BTFS lets BitTorrent users upload, transfer, download, and store files on other people’s computers using a peer-to-peer network. Think Google Drive meets The Pirate Bay.
To create BTFS, Tron took a platform for decentralized file storage, the InterPlanetary File System, and integrated it into BitTorrent. Sun said over 3000 BTFS nodes (computers that help to run the network) have been added to the BitTorrent client.
While not just use Google Drive or Dropbox, which are fairly cheap alternatives? Two reasons, Sun claimed. First, flexibility. “BTFS provides a more flexible storage service while guaranteeing file security by safeguarding users’ data in a decentralized way,” he said. Secondly, BTFS offers users more anonymity than centralized services. “Every host in the network hosts only a small part of your file, ensuring storage security,” Sun added.

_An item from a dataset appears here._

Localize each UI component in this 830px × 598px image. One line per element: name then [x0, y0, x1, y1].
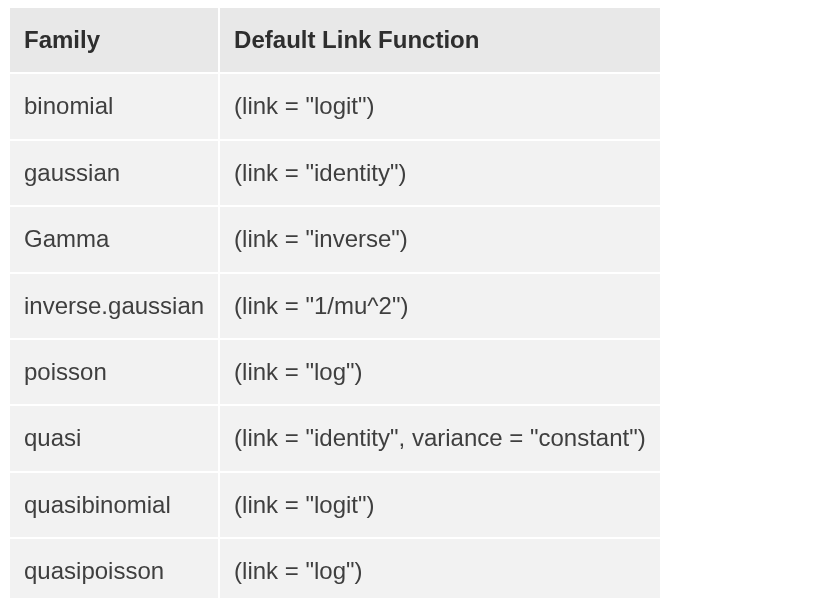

Sun said the BitTorrent token (BTT) token will be integrated into BTFS in the near future. This token will let users pay for BTFS’ services and will complete BitTorrent’s blockchainification—following the launch of a new service, BitTorrent Speed, which adds a way to speed up downloads by paying in BTT.
But things are not looking good for BTT holders. Just yesterday, Binance, one of the largest crypto exchanges, removed the pairing of BTT against Bitcoin, meaning that its users can no longer trade directly between the two coins.
Even worse, BTT was removed because there was low trading volume, indicating a lack of interest in the token from traders. This is likely because the price of BTT has tanked since it launched at the end of January. Now, it’s worth just $0.0004, and it’s falling price is a disincentive for anyone to use it—in case they lose money while holding it.
On top of that, BTFS will be up against strong competition. Filecoin, a long-awaited service designed for the same purpose, launched its alphanet last week, and announced dates for the launch of its testnet and mainnet. The race is on—but which will capture the market first?